Obviamente, precisamos dos planos físico, emocional e mental para referenciar nossas experiências cotidianas. A junção desses planos corresponde nitidamente ao ego. Na visão junguiana, o complexo da percepção do EU, o centro da consciência, a identidade pessoal. Mas é interessante como, intuitivamente, nos referimos aos atributos egóicos como algo que possuímos, e não como o próprio eu: “o meu corpo”, “a minha ideia”, “a minha raiva”… Quem seria o “dono” disso tudo, então?

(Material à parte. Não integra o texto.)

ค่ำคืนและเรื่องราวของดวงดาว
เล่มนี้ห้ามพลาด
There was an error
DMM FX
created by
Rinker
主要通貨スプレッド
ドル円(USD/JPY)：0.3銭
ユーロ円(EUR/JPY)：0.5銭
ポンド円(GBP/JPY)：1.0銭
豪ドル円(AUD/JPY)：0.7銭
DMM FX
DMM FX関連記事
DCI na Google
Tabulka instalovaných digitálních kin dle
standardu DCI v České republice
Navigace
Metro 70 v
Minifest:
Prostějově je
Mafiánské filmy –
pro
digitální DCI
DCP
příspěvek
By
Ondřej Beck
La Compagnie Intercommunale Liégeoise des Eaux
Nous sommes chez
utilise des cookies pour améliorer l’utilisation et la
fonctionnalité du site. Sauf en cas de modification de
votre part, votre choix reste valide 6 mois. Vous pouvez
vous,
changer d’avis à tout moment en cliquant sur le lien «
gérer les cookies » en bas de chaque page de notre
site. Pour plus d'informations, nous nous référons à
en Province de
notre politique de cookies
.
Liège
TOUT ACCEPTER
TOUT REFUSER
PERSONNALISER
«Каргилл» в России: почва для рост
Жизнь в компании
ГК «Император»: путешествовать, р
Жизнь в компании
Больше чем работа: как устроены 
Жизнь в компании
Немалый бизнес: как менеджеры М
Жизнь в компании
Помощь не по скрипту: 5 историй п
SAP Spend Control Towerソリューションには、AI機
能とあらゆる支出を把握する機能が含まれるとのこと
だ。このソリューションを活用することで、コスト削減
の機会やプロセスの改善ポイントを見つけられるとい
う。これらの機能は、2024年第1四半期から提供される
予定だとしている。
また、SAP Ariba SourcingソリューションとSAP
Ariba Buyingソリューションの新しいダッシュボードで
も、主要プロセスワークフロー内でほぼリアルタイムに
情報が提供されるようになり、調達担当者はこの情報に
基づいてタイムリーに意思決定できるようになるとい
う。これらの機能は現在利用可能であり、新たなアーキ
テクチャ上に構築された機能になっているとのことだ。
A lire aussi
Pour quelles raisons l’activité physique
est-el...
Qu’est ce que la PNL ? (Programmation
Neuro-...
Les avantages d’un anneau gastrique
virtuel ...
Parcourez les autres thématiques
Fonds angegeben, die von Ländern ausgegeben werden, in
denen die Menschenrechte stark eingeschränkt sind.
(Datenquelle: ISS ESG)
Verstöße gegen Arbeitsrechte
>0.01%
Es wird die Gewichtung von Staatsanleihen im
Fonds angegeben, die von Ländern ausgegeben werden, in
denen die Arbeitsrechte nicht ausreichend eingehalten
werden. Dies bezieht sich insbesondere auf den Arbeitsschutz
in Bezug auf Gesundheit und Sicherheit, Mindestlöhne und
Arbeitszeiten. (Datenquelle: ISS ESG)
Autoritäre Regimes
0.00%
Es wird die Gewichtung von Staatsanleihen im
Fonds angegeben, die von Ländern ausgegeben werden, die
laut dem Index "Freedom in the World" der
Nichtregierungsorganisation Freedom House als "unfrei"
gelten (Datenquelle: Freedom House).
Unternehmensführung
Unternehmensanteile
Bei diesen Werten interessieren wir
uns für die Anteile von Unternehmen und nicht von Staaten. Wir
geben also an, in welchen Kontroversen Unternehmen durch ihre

Respondemos esta pergunta quando damos voz aos corpos superiores, a partir da inspiração. Para que isso flua, é preciso estar atentos aos condicionamentos advindos dos corpos inferiores – silenciar o corpo, o coração e a mente para que o espírito possa se manifestar. A melhor forma de fazê-lo é a partir da atenção plena, atributo defendido por todos aqueles que chegaram à iluminação. Basta lembrar dos ideais do não-ser budista e do cristão “orai e vigiai”: em ambos, há uma busca por manter-se pleno diante da realidade, na medida em que se distancia da ilusão. Entregar-se a esta percepção é reconhecer que as evocações primárias aos corpos inferiores podem ser compensatórias inicialmente, mas não oferecem um sentido à existência. E que é essa busca de sentido é o nosso maior propósito.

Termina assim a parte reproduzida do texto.